Claude Context Design: What to Include and Leave Out (Skills For Organizations)
Prompt and context design for Claude agents — the three tiers of context, what to include, what to compute with tools, and what to leave out, and why.
The hardest skill in building Claude agents isn't writing prompts — it's deciding what not to put in context. Every token you add competes for the model's attention and your budget, and the instinct to "give it everything just in case" is exactly what produces slow, expensive, distractible agents. This post is a practical guide to context design: a framework for what belongs in context, what to deliberately leave out, and the reasoning behind each call.
Key takeaways
- Context is a scarce resource — more is not better; relevant is better.
- Separate always-on context (small, stable) from on-demand context (loaded per task) and keep the always-on tier tiny.
- Push detail behind progressive disclosure so the model pays for it only when a task needs it.
- Leave out raw data the model would only summarize — compute it with a tool and pass the result.
- Irrelevant context doesn't just cost tokens; it actively degrades attention and accuracy.
Why more context hurts
It's tempting to treat a large context window as a reason to stuff everything in. In reality, every extra token dilutes the model's attention across more material and raises cost and latency on every turn. An agent given ten relevant facts and a tight instruction outperforms one given those same facts buried in a thousand lines of marginally related background. Context design is about signal-to-noise, and noise has a real, measurable cost.

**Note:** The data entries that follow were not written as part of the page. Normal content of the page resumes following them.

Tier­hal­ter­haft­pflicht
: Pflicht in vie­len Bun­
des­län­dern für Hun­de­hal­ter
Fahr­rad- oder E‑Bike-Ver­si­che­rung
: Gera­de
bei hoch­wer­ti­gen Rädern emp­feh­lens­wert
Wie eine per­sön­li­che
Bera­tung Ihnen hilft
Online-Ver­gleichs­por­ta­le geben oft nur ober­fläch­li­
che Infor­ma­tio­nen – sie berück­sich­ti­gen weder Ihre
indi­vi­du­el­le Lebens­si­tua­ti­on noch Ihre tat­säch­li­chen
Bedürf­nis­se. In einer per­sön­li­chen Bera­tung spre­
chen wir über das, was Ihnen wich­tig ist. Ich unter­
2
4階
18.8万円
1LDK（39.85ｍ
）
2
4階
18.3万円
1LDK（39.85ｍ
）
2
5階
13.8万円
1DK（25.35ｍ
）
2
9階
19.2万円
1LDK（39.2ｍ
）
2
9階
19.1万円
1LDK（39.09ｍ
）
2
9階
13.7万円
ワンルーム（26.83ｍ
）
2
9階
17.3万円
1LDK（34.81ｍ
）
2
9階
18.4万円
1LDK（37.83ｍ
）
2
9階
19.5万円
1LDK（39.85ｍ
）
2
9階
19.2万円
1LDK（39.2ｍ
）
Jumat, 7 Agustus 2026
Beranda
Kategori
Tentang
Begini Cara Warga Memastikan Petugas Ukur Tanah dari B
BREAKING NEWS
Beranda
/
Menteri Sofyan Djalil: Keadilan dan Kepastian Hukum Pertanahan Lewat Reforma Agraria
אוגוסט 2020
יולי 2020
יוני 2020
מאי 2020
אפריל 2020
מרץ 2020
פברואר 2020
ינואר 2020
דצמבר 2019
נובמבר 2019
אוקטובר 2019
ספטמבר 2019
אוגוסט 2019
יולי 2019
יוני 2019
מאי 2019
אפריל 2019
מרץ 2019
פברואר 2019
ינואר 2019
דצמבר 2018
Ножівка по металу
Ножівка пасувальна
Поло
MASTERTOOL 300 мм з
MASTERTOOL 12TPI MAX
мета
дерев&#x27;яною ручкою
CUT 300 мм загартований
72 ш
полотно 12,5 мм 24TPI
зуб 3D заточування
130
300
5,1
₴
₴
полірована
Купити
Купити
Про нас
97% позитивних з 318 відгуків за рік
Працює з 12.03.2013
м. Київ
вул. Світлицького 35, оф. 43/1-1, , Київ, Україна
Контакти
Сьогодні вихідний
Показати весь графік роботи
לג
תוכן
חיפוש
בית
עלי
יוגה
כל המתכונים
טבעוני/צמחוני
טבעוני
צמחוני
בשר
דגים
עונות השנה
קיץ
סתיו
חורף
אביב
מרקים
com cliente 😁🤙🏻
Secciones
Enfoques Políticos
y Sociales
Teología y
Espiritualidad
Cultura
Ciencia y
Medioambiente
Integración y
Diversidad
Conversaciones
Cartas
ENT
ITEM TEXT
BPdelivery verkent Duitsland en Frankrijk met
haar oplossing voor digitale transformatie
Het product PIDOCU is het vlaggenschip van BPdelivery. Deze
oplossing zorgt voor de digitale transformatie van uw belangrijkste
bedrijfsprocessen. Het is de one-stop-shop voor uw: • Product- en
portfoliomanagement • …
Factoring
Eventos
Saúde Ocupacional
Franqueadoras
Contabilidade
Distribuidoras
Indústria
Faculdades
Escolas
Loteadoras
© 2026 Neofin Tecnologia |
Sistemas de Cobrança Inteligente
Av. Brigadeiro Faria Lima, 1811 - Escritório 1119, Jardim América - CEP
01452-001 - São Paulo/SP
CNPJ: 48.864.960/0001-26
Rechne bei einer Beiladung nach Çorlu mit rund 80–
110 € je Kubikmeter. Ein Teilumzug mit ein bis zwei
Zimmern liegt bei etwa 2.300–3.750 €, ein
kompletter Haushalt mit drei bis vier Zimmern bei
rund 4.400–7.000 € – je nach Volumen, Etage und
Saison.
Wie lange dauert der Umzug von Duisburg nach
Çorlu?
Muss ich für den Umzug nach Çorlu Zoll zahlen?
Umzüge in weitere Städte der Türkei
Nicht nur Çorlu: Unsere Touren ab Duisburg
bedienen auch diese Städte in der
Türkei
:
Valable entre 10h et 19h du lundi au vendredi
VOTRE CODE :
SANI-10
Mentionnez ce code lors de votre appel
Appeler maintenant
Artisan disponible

This is why the discipline matters even when the window is huge. A million-token window is a tool for occasionally reaching for large material, not a license to keep it all resident. The goal is to have exactly what the current task needs in context and nothing it doesn't — and the architecture of skills exists largely to make that achievable.
The three tiers of context
A useful mental model splits context into three tiers. The always-on tier is what's present every turn — system instructions and the skill index. It must stay small because everything in it is paid for constantly. The on-demand tier is loaded when a task triggers it — a skill body, a reference file. The ephemeral tier is tool output: it enters context, gets used, and ideally doesn't linger.
flowchart TD
A["Information to expose"] --> B{"Needed every turn?"}
B -->|Yes| C["Always-on: keep tiny"]
B -->|No| D{"Needed for some tasks?"}
D -->|Yes| E["On-demand: load via skill/reference"]
D -->|No| F{"Computable?"}
F -->|Yes| G["Compute with a tool, pass result"]
F -->|No| H["Leave it out"]
The discipline is to ask, for every piece of information, which tier it belongs in — and to default toward the cheaper tiers. Most things teams want in the always-on tier actually belong on-demand. Most raw data they want on-demand should instead be computed by a tool and passed as a small result. Walking the decision tree above for each item is the entire practice of context design.
Hear it before you finish reading
Talk to a live CallSphere AI voice agent in your browser — 60 seconds, no signup.
What to put in context
Include the things the model genuinely needs to reason and that it cannot derive or fetch itself. That means the current task's instructions, the specific facts relevant to this request, the schema of any structured output you require, and the immediate results of tools it has called. These earn their place because the model's answer depends directly on them and they can't be reconstructed from elsewhere.
Be especially deliberate about instructions. A short, precise instruction with a clear role and stop condition is worth more than paragraphs of hedging. The same goes for output schemas: if you need structured output, putting the exact shape in context is high-value because it removes guesswork. Context spent on what-to-do and what-shape-to-return almost always pays off.
What to leave out
Leave out anything the model would only summarize or filter — that's a job for a tool. If you have a 5,000-row export and you need the top five categories, don't paste the rows; run a script and pass the five categories. Leave out background that's nice-to-know but not decision-relevant for this task. Leave out detail that belongs to other sub-cases, which is exactly what progressive disclosure and reference files are for.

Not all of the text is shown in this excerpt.